Risk of Sun Glare Could Increase as Spring Approaches
Spring is approaching, and that means an increased risk of accidents due to drivers being temporarily blinded by the sun.
March 19 is the beginning of the Spring Equinox. Mandy Büttgen-Quinn, a traffic safety professional with the City of Springfield, said that sun glare poses a higher risk during this time of year because as the sun moves, it goes in direct east and west alignment.
“So, during that time, since in America most streets are in east and west alignment, it can be a little bit of a problem, because the sun will be really low, glaring right at you.”
She said properly using sun visors while driving and keeping a set of polarized sunglasses on hand can mitigate the hazards of windshield glare caused by the sun.

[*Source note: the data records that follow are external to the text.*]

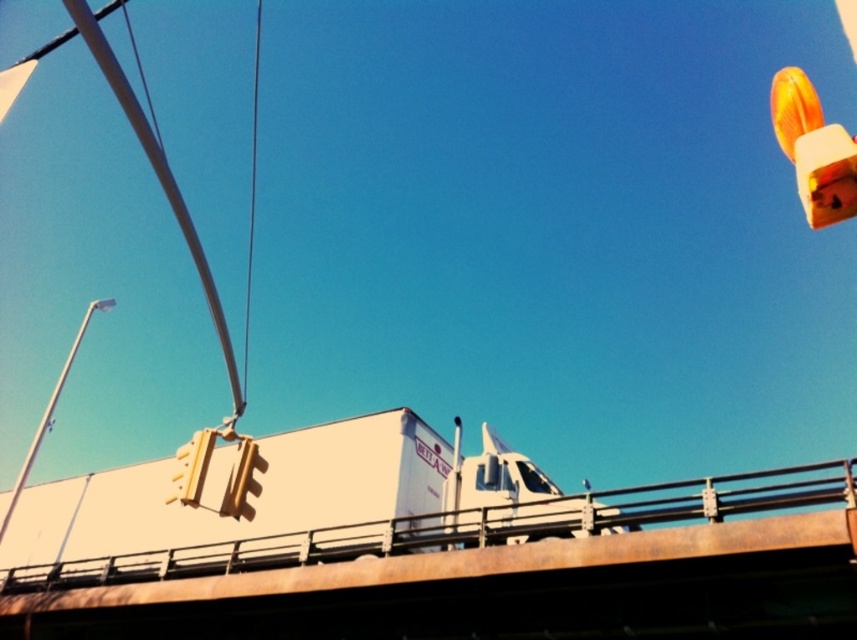 Which is behind, point (195, 438) or point (28, 470)?

The point (28, 470) is behind.

Can you confirm if yellow matte traffic light at left is shorter than white metal pole at left?

Yes, yellow matte traffic light at left is shorter than white metal pole at left.

The height and width of the screenshot is (640, 857). I want to click on yellow matte traffic light at left, so click(226, 476).

Between point (806, 170) and point (247, 465), which one is positioned behind?

Positioned behind is point (247, 465).

Who is positioned more to the right, orange glossy traffic light at upper right or yellow matte traffic light at left?

orange glossy traffic light at upper right is more to the right.

This screenshot has width=857, height=640. Describe the element at coordinates (813, 148) in the screenshot. I see `orange glossy traffic light at upper right` at that location.

Where is `orange glossy traffic light at upper right`? The height and width of the screenshot is (640, 857). orange glossy traffic light at upper right is located at coordinates (813, 148).

Does point (258, 461) lie behind point (253, 228)?

That is False.

Measure the distance between point (186,445) and camera.

Point (186,445) and camera are 5.63 meters apart from each other.

Who is more distant from viewer, (202,442) or (256,96)?

The point (256,96) is more distant.

Where is `yellow matte traffic light at left`? yellow matte traffic light at left is located at coordinates pos(226,476).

Sergeant John Lueckenhoff with the Missouri Highway Patrol Troop D said sun glare is just as much a hazard as anything else that can obstruct a driver’s line of sight.

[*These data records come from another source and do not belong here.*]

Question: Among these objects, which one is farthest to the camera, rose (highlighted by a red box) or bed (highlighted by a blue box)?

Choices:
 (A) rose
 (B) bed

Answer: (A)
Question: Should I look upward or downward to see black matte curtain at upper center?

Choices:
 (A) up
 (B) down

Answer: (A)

“Glare in the windshield from the sun is just like any other visibility reduction situation, such as fog or heavy rain. Know that it prevents you from being able to clearly see what’s ahead.”
Lueckenhoff said there are things you can do to try to avoid accidents when sun glare is a problem.

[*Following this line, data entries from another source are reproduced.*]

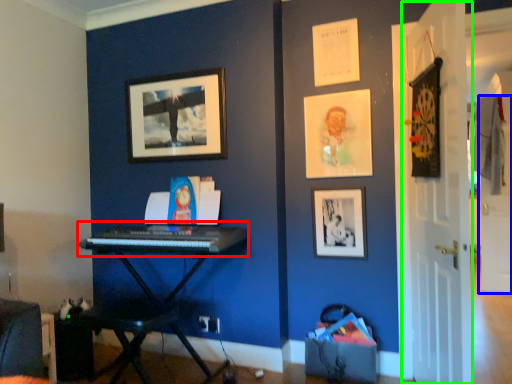 Question: Estimate the real-world distances between objects in this image. Which object is farther from musical keyboard (highlighted by a red box), door (highlighted by a blue box) or door (highlighted by a green box)?

Choices:
 (A) door
 (B) door

Answer: (A) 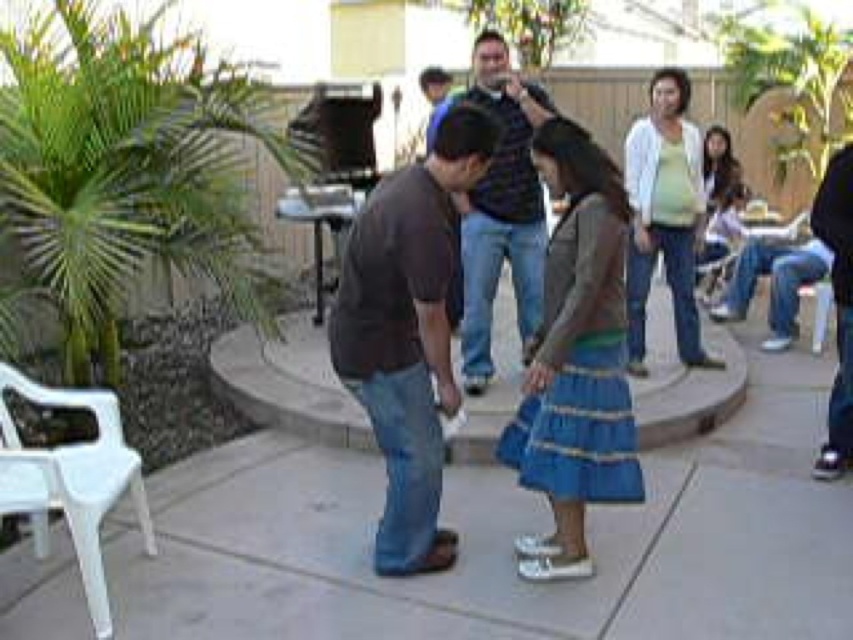 Question: Which point appears farthest from the camera in this image?

Choices:
 (A) (99, 572)
 (B) (434, 262)
 (C) (677, 150)

Answer: (C)

Question: Estimate the real-world distances between objects in this image. Which object is farther from the dark blue jeans at center?

Choices:
 (A) blue textured skirt at center
 (B) light green sweater at upper right

Answer: (A)

Question: Which of the following is the farthest from the observer?

Choices:
 (A) (76, 531)
 (B) (546, 368)
 (C) (631, 288)
 (D) (442, 125)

“Everything you would normally do during fog or severe rain, you also need to do with the sun glaring in your face, such as slowing down, creating greater following distances, etc.”
According to Büttgen-Quinn, other things causing problems for drivers this time of year are moisture on windshields and the potential for fog to build up on the insides of windows if the vehicle is not warmed up properly. She said keeping your windshield clean and warming your vehicle properly can reduce the chance of an accident.
The National Highway Traffic safety Administration website has information about hazards associated with driving and tips to mitigate those hazards.